UPDATE: Elizabeth McAlister had her sentencing on June 8 via video from her  daughter’s home in Connecticut.  The other six Kings Bay Plowshares defendants filed several continuances for their sentencing, which is now scheduled for October 15 and 16.  Because of COVID-19, they have asked for these continuances in order to be able to safely travel to Brunswick, Georgia and appear in open court with family, character witnesses and supporters present.

by Felice & Jack Cohen-Joppa, the Nuclear Resister

After delays and disputes over pre-sentencing reports followed by a court closure due to the coronavirus pandemic, the seven Kings Bay Plowshares activists are due to be sentenced in separate hearings on May 28 and 29 in federal court in Brunswick, Georgia. The dates were announced on April 6, just over two years from the day the seven were arrested inside Kings Bay Naval Base while engaged in symbolic acts of nuclear disarmament.

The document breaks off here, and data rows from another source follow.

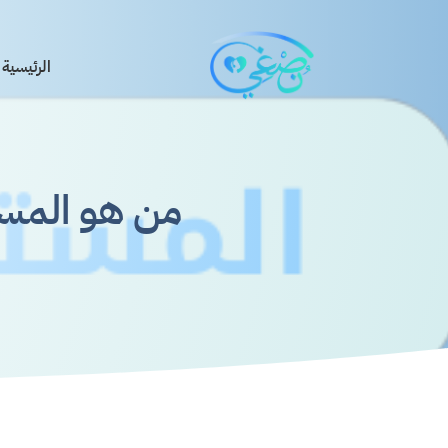
الرئيسية
من هو المست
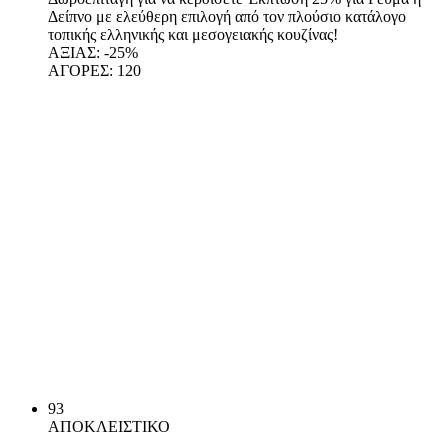
Δείπνο με ελεύθερη επιλογή από τον πλούσιο κατάλογο
τοπικής ελληνικής και μεσογειακής κουζίνας!
ΑΞΙΑΣ:
-25%
ΑΓΟΡΕΣ:
120
93
ΑΠΟΚΛΕΙΣΤΙΚΟ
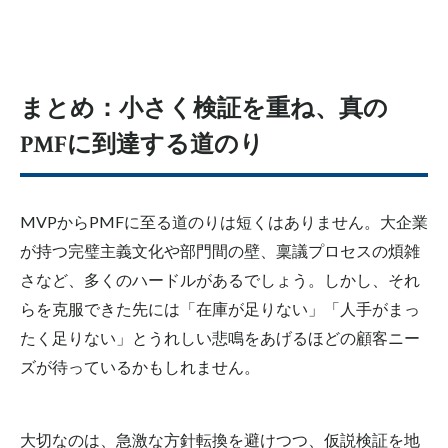
まとめ：小さく検証を重ね、真の
PMFに到達する道のり
MVPからPMFに至る道のりは短くはありません。大企業
が持つ完璧主義文化や部門間の壁、稟議プロセスの煩雑
さなど、多くのハードルがあるでしょう。しかし、それ
らを克服できた先には「在庫が足りない」「人手がまっ
たく足りない」と
うれしい
悲鳴をあげるほどの顧客ニー
ズが待っているかもしれません。
大切なのは、急激な方針転換を避けつつ、仮説検証を地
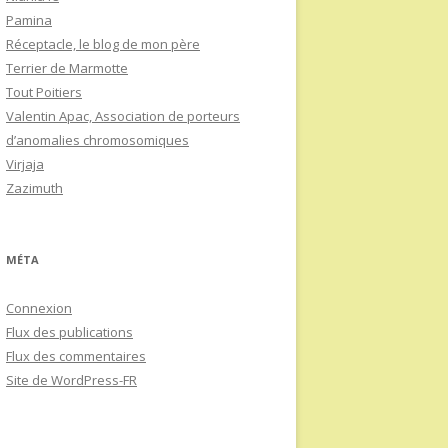
Pamina
Réceptacle, le blog de mon père
Terrier de Marmotte
Tout Poitiers
Valentin Apac, Association de porteurs
d’anomalies chromosomiques
Virjaja
Zazimuth
MÉTA
Connexion
Flux des publications
Flux des commentaires
Site de WordPress-FR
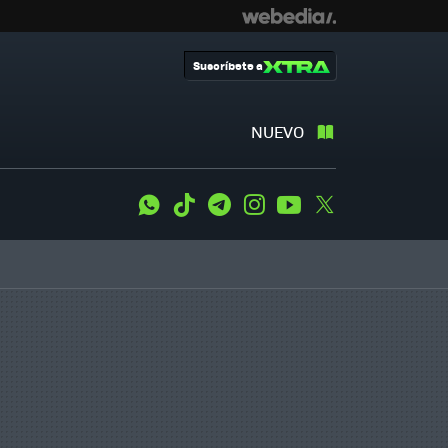
Suscríbete a
NUEVO
WhatsApp
Tiktok
Telegram
Instagram
Youtube
Twitter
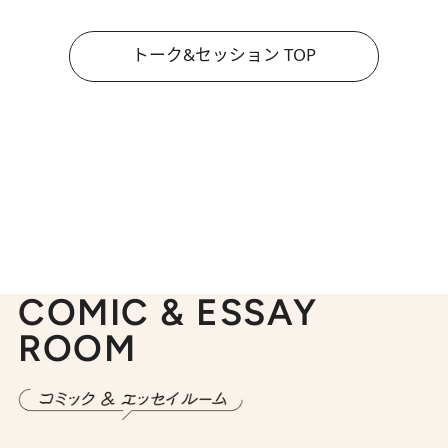
トーク&セッション TOP
COMIC & ESSAY
ROOM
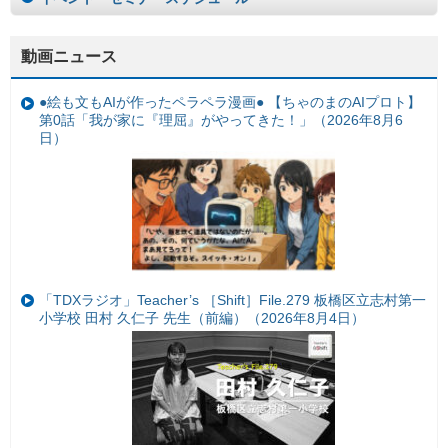
動画ニュース
●絵も文もAIが作ったペラペラ漫画● 【ちゃのまのAIプロト】
第0話「我が家に『理屈』がやってきた！」（2026年8月6
日）
「TDXラジオ」Teacher’s ［Shift］File.279 板橋区立志村第一
小学校 田村 久仁子 先生（前編）（2026年8月4日）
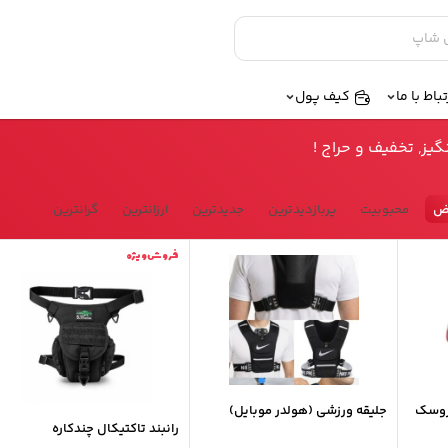
تباط با ما
کیف پول
ز, تخفیف و حراج !
ض
محبوبیت
پربازدیدترین
جدیدترین
ارزانترین
گرانترین
فروش ویژه
روسک
جلیقه ورزشی (هولدر موبایل)
رانبند تاکتیکال چندکاره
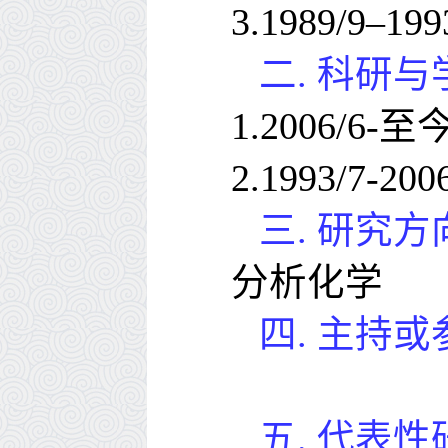
3.1989/9–199
二.
科研与
1.2006/6-
至
2.1993/7-200
三.
研究方
分析化学
四.
主持或
五.
代表性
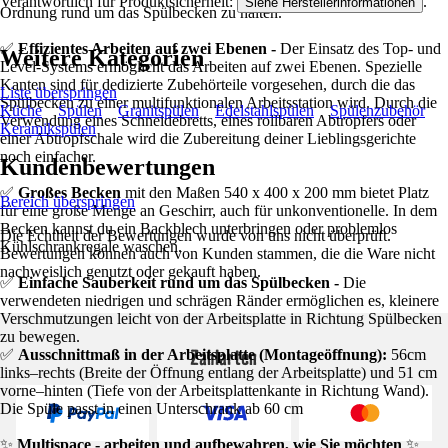
Verantwortlich für Produktsicherheit:
.
Siehe Herstellerinformationen
Ordnung rund um das Spülbecken zu halten.
✅
Effizientes Arbeiten auf zwei Ebenen -
Der Einsatz des Top- und
Weitere Kategorien
Level-Systems ermöglicht das Arbeiten auf zwei Ebenen. Spezielle
Kanten sind für dedizierte Zubehörteile vorgesehen, durch die das
Liste überspringen
Spülbecken zu einer multifunktionalen Arbeitsstation wird. Durch die
Küche
Spülen
Granitspülen
Edelstahlspülen
Spülenzubehör
Verwendung eines Schneidebretts, eines rollbaren Abtropfers oder
Keramikspülen
einer Abtropfschale wird die Zubereitung deiner Lieblingsgerichte
noch einfacher.
Kundenbewertungen
✅
Großes Becken
mit den Maßen 540 x 400 x 200 mm bietet Platz
Bereich überspringen
für eine große Menge an Geschirr, auch für unkonventionelle. In dem
Becken kannst du ein Backblech unterbringen oder problemlos
Die Echtheit der Bewertungen wurde von uns nicht überprüft.
Kühlschrankregale waschen.
Bewertungen können auch von Kunden stammen, die die Ware nicht
nachweislich genutzt oder gekauft haben.
✅
Einfache Sauberkeit rund um das Spülbecken -
Die
verwendeten niedrigen und schrägen Ränder ermöglichen es, kleinere
Verschmutzungen leicht von der Arbeitsplatte in Richtung Spülbecken
zu bewegen.
Zahlarten
✅
Ausschnittmaß in der Arbeitsplatte (Montageöffnung):
56cm
links–rechts (Breite der Öffnung entlang der Arbeitsplatte) und 51 cm
vorne–hinten (Tiefe von der Arbeitsplattenkante in Richtung Wand).
Die Spüle passt in einen Unterschrank ab 60 cm
✨
Multispace - arbeiten und aufbewahren, wie Sie möchten
✨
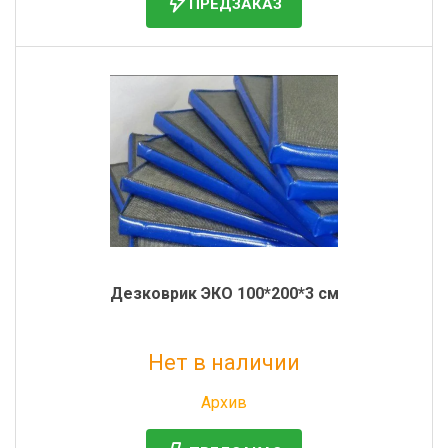
ПРЕДЗАКАЗ
Дезковрик ЭКО 100*200*3 см
Нет в наличии
Без НДС: 3 544 руб.
Архив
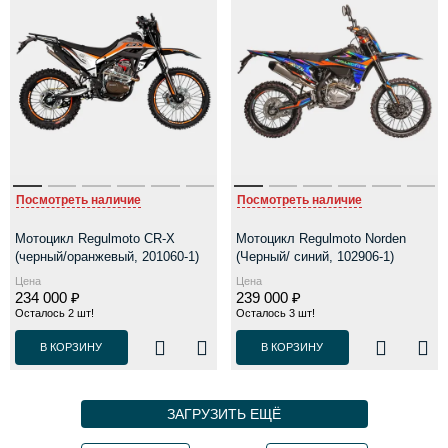
Посмотреть наличие
Посмотреть наличие
Мотоцикл Regulmoto CR-X
Мотоцикл Regulmoto Norden
(черный/оранжевый, 201060-1)
(Черный/ синий, 102906-1)
Цена
Цена
234 000 ₽
239 000 ₽
Осталось 2 шт!
Осталось 3 шт!
В КОРЗИНУ
В КОРЗИНУ
ЗАГРУЗИТЬ ЕЩЁ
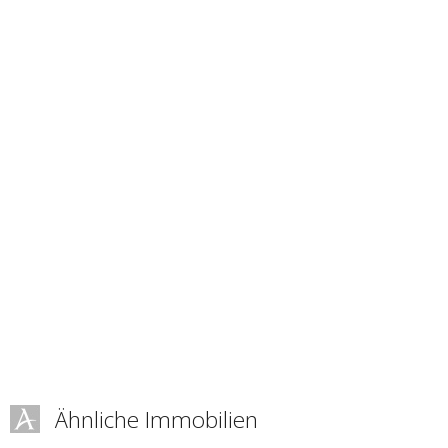
Ähnliche Immobilien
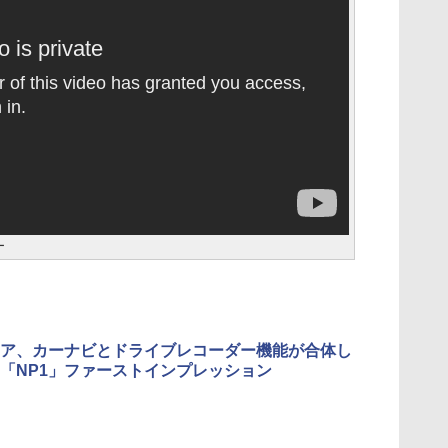
ー
ア、カーナビとドライブレコーダー機能が合体し
「NP1」ファーストインプレッション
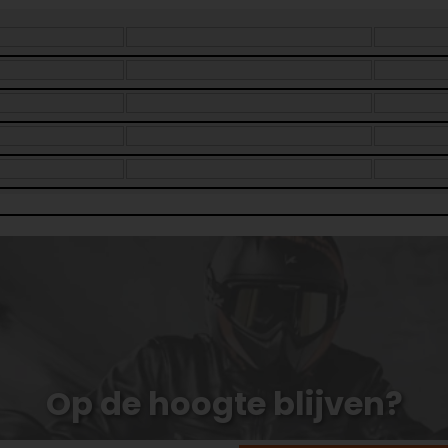
Op de hoogte blijven?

At press time, it is not yet certain whether the defendants will appear in person or by video, whether spectators will be allowed in the courtroom or access to the proceedings by audio stream, or whether sentencing might be delayed.

The declaration of a National Emergency in mid-March led federal courts around the country to curtail business and restrict access. In southeast Georgia, the federal court put most proceedings on hold, first until April 17 and later through the end of May.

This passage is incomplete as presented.